Let's take a quick look at the dataset first.
data = GGity.Examples.mtcars()
Kino.DataTable.new(data)
Now let's explore the data with a scatterplot - we will structure it
as a function so that we can toggle what variable goes on the x axis,
what goes on the y axis, and more. This function will return a Plot
struct that we can render or hang on to for further modification.
alias GGity.Plot
scatterplot = fn x_variable, y_variable, color_variable, color_palette, plot_title ->
data
|> Plot.new(%{x: x_variable, y: y_variable})
|> Plot.geom_point(%{color: color_variable})
|> Plot.scale_color_viridis(option: color_palette)

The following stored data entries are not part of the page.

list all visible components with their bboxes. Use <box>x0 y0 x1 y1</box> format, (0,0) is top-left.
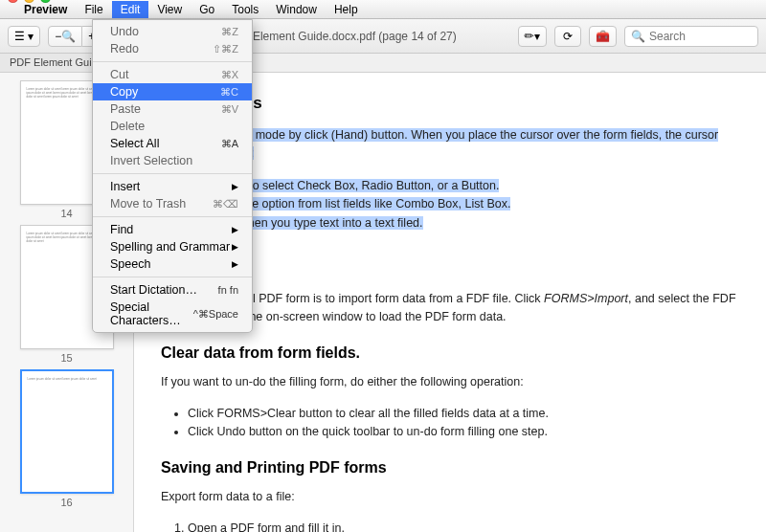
menu-item-find[interactable]: Find▶ <box>93 221 252 238</box>
menu-tools[interactable]: Tools <box>223 1 267 18</box>
menu-item-delete: Delete <box>93 118 252 135</box>
menu-item-cut: Cut⌘X <box>93 66 252 83</box>
menu-shortcut: ⌘X <box>221 69 238 81</box>
close-window-button[interactable] <box>8 0 18 3</box>
heading-save-print: Saving and Printing PDF forms <box>161 459 739 477</box>
menu-separator <box>93 277 252 277</box>
rotate-icon: ⟳ <box>563 30 573 43</box>
menu-item-speech[interactable]: Speech▶ <box>93 255 252 273</box>
menu-item-label: Paste <box>110 102 141 116</box>
menu-go[interactable]: Go <box>191 1 223 18</box>
edit-menu-dropdown: Undo⌘ZRedo⇧⌘ZCut⌘XCopy⌘CPaste⌘VDeleteSel… <box>92 19 253 333</box>
menu-item-label: Cut <box>110 68 128 81</box>
toolbox-icon: 🧰 <box>596 30 610 43</box>
menu-item-label: Find <box>110 223 133 236</box>
pencil-icon: ✎ <box>522 28 538 44</box>
menu-item-copy[interactable]: Copy⌘C <box>93 83 252 100</box>
list-item: Click FORMS>Clear button to clear all th… <box>188 405 739 423</box>
submenu-arrow-icon: ▶ <box>232 225 238 234</box>
menu-item-select-all[interactable]: Select All⌘A <box>93 135 252 152</box>
menu-shortcut: ^⌘Space <box>193 308 238 321</box>
menu-item-label: Speech <box>110 257 150 271</box>
menu-item-label: Special Characters… <box>110 300 193 327</box>
menu-file[interactable]: File <box>76 1 111 18</box>
menu-shortcut: ⌘V <box>221 103 238 116</box>
paragraph: Export form data to a file: <box>161 488 739 506</box>
paragraph: If you want to un-do the filling form, d… <box>161 373 739 391</box>
minimize-window-button[interactable] <box>24 0 34 3</box>
search-input[interactable] <box>649 30 752 43</box>
menu-window[interactable]: Window <box>267 1 326 18</box>
submenu-arrow-icon: ▶ <box>232 182 238 191</box>
menu-shortcut: ⇧⌘Z <box>213 43 238 55</box>
menu-item-invert-selection: Invert Selection <box>93 152 252 169</box>
menu-separator <box>93 173 252 174</box>
menu-item-label: Select All <box>110 137 159 150</box>
ordered-list: Open a PDF form and fill it in. Click FO… <box>188 520 739 532</box>
menu-shortcut: ⌘A <box>221 138 238 150</box>
menu-shortcut: ⌘C <box>220 86 238 99</box>
menu-item-label: Start Dictation… <box>110 283 197 297</box>
zoom-out-button[interactable]: −🔍 <box>48 26 82 47</box>
menu-separator <box>93 216 252 217</box>
menu-item-spelling-and-grammar[interactable]: Spelling and Grammar▶ <box>93 238 252 255</box>
menu-item-label: Copy <box>110 85 138 99</box>
list-item: Open a PDF form and fill it in. <box>188 520 739 532</box>
menu-shortcut: ⌘⌫ <box>213 198 238 211</box>
menu-shortcut: ⌘Z <box>221 26 238 38</box>
search-field[interactable]: 🔍 <box>624 26 758 47</box>
window-controls <box>8 0 51 3</box>
zoom-window-button[interactable] <box>40 0 51 3</box>
menubar: Preview File Edit View Go Tools Window H… <box>0 0 766 19</box>
thumb-label: 16 <box>60 497 72 508</box>
menu-item-insert[interactable]: Insert▶ <box>93 178 252 195</box>
menu-item-label: Redo <box>110 42 139 55</box>
zoom-out-icon: −🔍 <box>55 30 76 43</box>
menu-item-label: Spelling and Grammar <box>110 240 230 254</box>
thumb-label: 15 <box>60 352 72 364</box>
search-icon: 🔍 <box>631 30 645 43</box>
submenu-arrow-icon: ▶ <box>232 242 238 252</box>
menu-edit[interactable]: Edit <box>112 1 149 18</box>
highlight-button[interactable]: ✎ ▾ <box>518 26 547 47</box>
menu-item-label: Delete <box>110 120 145 133</box>
markup-toolbar-button[interactable]: 🧰 <box>589 26 617 47</box>
rotate-button[interactable]: ⟳ <box>554 26 581 47</box>
menu-item-start-dictation[interactable]: Start Dictation…fn fn <box>93 281 252 299</box>
menu-view[interactable]: View <box>148 1 191 18</box>
view-mode-button[interactable]: ☰ ▾ <box>8 26 40 47</box>
menu-item-move-to-trash: Move to Trash⌘⌫ <box>93 195 252 212</box>
page-thumbnail-selected[interactable]: Lorem ipsum dolor sit amet lorem ipsum d… <box>20 369 114 494</box>
thumb-16[interactable]: Lorem ipsum dolor sit amet lorem ipsum d… <box>20 369 114 508</box>
menu-item-paste: Paste⌘V <box>93 100 252 118</box>
heading-clear-data: Clear data from form fields. <box>161 344 739 362</box>
menu-item-label: Insert <box>110 180 140 193</box>
menu-help[interactable]: Help <box>326 1 367 18</box>
menu-item-undo: Undo⌘Z <box>93 23 252 40</box>
menu-item-special-characters[interactable]: Special Characters…^⌘Space <box>93 299 252 329</box>
menu-separator <box>93 61 252 62</box>
submenu-arrow-icon: ▶ <box>232 259 238 269</box>
app-menu[interactable]: Preview <box>15 1 76 18</box>
menu-item-label: Undo <box>110 25 139 38</box>
list-item: Click Undo button on the quick toolbar t… <box>188 423 739 441</box>
menu-item-label: Invert Selection <box>110 154 192 167</box>
thumb-label: 14 <box>60 208 72 219</box>
menu-shortcut: fn fn <box>218 284 238 296</box>
menu-item-label: Move to Trash <box>110 197 186 211</box>
menu-item-redo: Redo⇧⌘Z <box>93 40 252 57</box>
bullet-list: Click FORMS>Clear button to clear all th… <box>188 405 739 442</box>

|> Plot.labs(title: plot_title)
end
GGity.plot/1
returns an iolist, but Kino renders binary data. Let's define a utility function to which we can feed our Plot
structs and get them rendered.
render = fn plot ->
plot
|> Plot.plot()
|> to_string()
|> Kino.Image.new(:svg)
end
Let's get some inputs.
x =
Kino.Input.select("X Variable",
wt: "wt",
mpg: "mpg",
qsec: "qsec",
disp: "disp"
)
|> Kino.render()
|> Kino.Input.read()
y =
Kino.Input.select("Y Variable",
wt: "wt",
mpg: "mpg",
qsec: "qsec",
disp: "disp"
)
|> Kino.render()
|> Kino.Input.read()
color =
Kino.Input.select("Color Variable",
cyl: "cyl",
am: "am",
gear: "gear"
)
|> Kino.render()
|> Kino.Input.read()
palette =
Kino.Input.select("Color Palette",
viridis: "viridis",
plasma: "plasma",
magma: "magma",
inferno: "inferno",
cividis: "cividis"
)
|> Kino.render()
|> Kino.Input.read()
title =
Kino.Input.text("Plot Title", default: "Motor Trend")
|> Kino.render()
|> Kino.Input.read()
Kino.nothing()
mtcars_scatterplot = scatterplot.(x, y, color, palette, title)
render.(mtcars_scatterplot)
Now we will change the plot formatting to a lighter theme.
import GGity.Element.{Line, Rect, Text}
theme = [
axis_line: element_line(color: "gray", size: 0.25),
legend_key: element_rect(fill: "white"),
panel_background: element_rect(fill: "white"),
panel_grid: element_line(color: "lightgray"),
panel_grid_major: element_line(size: 0.5)
]
mtcars_scatterplot
|> Plot.theme(theme)
|> render.()
render.(mtcars_scatterplot)
Continuing with the cars theme, now we will explore the mpg
dataset with
a bar chart. This dataset describes city/highway mileage data for 235
makes and models of vehicles.
Let's look at the data.
data = GGity.Examples.mpg()
Kino.DataTable.new(data)
Now we will create our bar chart; this one won't be configurable, but the process for making it so would be comparable to our approach in the scatterplot above.
In this example, we will plot the number of models in each class by manufacturer.
data
|> Enum.filter(fn record ->
record["manufacturer"] in [
"chevrolet",
"audi",
"ford",
"nissan",
"subaru",
"toyota"
]
end)
|> Plot.new(%{x: "manufacturer"})
|> Plot.geom_bar(%{fill: "class"})
|> Plot.scale_y_continuous(labels: &floor/1)
|> Plot.labs(
title: "Product Line Analysis",
y: "Number of Models",
x: "Manufacturer",
fill: "Vehicle Class"
)
|> render.()
Audi, why do you hate big cars so much?
Using the same data, let's draw some boxplots. In this example we will use static colors for some of the elements (instead of black, the default).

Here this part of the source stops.